# WHAT THE TASK ASKS:
Find the line containing "is (2576, 349)." in the records below. Copy exactly that line and each one after it, ending at the line containing "The image size is (768, 1774).", and nothing more.

────────────────

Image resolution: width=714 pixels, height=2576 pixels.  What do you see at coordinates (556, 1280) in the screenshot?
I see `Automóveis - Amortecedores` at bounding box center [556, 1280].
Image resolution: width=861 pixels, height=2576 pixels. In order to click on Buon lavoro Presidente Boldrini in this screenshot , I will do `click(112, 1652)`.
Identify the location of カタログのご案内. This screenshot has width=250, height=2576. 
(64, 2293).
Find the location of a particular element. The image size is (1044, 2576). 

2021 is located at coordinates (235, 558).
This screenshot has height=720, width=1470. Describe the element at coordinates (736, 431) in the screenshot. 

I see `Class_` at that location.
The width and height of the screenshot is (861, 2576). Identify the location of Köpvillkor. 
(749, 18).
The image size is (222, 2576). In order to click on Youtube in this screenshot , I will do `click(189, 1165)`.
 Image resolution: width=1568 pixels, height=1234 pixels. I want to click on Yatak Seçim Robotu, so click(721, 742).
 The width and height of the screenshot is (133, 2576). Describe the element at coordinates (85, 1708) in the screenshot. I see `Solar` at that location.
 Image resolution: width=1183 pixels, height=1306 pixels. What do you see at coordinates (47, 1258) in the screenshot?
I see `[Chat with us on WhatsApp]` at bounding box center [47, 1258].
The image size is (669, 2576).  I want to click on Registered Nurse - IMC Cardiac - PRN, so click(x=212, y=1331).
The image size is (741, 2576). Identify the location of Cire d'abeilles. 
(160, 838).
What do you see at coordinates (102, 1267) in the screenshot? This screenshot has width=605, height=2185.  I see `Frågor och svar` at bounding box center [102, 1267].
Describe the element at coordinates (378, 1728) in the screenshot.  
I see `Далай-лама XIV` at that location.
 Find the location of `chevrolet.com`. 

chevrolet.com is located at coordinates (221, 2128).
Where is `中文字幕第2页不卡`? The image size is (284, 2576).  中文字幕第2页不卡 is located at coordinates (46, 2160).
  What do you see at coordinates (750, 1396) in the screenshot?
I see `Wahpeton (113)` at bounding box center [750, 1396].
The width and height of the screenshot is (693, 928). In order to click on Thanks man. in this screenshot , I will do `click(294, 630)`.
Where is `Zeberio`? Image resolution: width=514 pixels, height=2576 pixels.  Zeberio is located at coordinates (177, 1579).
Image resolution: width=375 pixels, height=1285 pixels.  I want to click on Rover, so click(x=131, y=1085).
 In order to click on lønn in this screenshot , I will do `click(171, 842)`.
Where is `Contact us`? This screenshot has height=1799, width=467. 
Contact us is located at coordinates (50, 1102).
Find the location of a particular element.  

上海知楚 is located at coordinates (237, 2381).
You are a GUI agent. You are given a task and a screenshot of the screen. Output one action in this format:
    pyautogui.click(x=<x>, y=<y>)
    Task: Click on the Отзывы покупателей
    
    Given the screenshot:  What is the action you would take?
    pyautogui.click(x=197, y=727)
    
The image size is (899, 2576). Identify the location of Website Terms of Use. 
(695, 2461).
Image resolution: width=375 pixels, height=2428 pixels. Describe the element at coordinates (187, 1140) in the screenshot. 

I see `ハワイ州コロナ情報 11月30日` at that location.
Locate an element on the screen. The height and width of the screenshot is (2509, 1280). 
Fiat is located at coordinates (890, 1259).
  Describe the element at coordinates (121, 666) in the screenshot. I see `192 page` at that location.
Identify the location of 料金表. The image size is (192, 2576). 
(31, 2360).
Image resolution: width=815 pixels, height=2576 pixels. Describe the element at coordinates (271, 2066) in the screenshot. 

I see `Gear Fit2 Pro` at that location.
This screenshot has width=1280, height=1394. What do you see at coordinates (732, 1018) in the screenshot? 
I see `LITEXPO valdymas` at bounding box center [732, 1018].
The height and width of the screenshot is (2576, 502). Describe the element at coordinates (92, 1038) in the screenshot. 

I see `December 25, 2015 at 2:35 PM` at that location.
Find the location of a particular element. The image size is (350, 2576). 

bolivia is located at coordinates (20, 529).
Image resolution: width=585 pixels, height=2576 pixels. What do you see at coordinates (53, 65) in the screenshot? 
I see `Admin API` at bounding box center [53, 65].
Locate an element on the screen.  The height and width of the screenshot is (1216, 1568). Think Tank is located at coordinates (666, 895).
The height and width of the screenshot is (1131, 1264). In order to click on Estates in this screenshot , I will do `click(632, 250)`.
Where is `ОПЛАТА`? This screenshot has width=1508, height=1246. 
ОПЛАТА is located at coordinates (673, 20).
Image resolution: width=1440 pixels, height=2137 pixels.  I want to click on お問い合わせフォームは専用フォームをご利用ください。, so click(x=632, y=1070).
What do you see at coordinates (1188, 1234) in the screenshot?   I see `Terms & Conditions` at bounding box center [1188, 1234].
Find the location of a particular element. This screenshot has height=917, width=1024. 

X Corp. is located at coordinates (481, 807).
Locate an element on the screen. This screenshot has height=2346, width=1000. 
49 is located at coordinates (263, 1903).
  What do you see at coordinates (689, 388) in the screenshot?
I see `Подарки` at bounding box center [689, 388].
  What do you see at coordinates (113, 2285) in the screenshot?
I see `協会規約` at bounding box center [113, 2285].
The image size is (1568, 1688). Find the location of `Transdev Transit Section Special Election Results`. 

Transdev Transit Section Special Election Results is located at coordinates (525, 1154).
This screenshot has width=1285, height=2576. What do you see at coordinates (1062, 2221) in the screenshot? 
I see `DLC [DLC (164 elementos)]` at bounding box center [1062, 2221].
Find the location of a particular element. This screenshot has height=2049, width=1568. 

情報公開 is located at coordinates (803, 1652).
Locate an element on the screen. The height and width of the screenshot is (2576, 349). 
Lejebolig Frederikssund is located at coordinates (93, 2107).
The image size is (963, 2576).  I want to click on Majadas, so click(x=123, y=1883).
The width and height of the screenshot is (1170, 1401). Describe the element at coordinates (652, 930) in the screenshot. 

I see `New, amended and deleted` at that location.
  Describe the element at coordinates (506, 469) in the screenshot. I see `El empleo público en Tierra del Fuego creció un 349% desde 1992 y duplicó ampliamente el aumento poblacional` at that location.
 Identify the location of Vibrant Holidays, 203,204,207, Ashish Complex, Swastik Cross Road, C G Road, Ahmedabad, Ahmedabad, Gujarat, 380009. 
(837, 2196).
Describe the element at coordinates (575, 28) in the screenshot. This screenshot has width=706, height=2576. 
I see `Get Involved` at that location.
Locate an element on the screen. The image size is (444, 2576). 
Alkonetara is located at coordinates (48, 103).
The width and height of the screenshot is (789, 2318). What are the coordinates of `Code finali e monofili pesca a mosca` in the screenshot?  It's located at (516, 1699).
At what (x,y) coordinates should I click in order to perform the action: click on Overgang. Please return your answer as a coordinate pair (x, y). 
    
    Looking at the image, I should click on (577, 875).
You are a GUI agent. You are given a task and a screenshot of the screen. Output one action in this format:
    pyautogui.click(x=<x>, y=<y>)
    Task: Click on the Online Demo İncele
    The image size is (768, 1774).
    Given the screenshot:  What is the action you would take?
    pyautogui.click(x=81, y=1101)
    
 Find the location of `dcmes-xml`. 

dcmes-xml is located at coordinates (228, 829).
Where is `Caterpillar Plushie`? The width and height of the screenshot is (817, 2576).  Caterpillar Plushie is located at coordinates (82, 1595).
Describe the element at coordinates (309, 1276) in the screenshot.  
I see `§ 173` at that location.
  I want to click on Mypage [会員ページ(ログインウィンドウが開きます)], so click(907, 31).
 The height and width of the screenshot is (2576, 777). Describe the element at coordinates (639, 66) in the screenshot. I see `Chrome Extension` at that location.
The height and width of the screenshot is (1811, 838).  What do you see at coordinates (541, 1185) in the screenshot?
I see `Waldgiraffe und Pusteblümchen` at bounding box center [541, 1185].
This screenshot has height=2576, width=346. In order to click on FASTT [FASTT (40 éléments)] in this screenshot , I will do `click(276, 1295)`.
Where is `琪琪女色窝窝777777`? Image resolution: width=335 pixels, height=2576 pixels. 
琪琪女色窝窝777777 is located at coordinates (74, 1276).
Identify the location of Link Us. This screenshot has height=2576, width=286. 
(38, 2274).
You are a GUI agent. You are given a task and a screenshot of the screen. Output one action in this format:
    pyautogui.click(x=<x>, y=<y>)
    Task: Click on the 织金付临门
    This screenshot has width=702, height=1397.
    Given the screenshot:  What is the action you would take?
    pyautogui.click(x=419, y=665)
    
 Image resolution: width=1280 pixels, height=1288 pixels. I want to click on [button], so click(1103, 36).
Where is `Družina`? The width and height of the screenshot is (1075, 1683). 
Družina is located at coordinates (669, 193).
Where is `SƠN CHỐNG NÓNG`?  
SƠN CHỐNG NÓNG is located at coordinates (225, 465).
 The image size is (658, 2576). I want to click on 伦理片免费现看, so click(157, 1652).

────────────────

# RESULT OF THE EXERCISE:
Locate an element on the screen. The height and width of the screenshot is (2576, 349). 
Lejebolig Frederikssund is located at coordinates (93, 2107).
The image size is (963, 2576).  I want to click on Majadas, so click(x=123, y=1883).
The width and height of the screenshot is (1170, 1401). Describe the element at coordinates (652, 930) in the screenshot. 

I see `New, amended and deleted` at that location.
  Describe the element at coordinates (506, 469) in the screenshot. I see `El empleo público en Tierra del Fuego creció un 349% desde 1992 y duplicó ampliamente el aumento poblacional` at that location.
 Identify the location of Vibrant Holidays, 203,204,207, Ashish Complex, Swastik Cross Road, C G Road, Ahmedabad, Ahmedabad, Gujarat, 380009. 
(837, 2196).
Describe the element at coordinates (575, 28) in the screenshot. This screenshot has width=706, height=2576. 
I see `Get Involved` at that location.
Locate an element on the screen. The image size is (444, 2576). 
Alkonetara is located at coordinates (48, 103).
The width and height of the screenshot is (789, 2318). What are the coordinates of `Code finali e monofili pesca a mosca` in the screenshot?  It's located at (516, 1699).
At what (x,y) coordinates should I click in order to perform the action: click on Overgang. Please return your answer as a coordinate pair (x, y). 
    
    Looking at the image, I should click on (577, 875).
You are a GUI agent. You are given a task and a screenshot of the screen. Output one action in this format:
    pyautogui.click(x=<x>, y=<y>)
    Task: Click on the Online Demo İncele
    The image size is (768, 1774).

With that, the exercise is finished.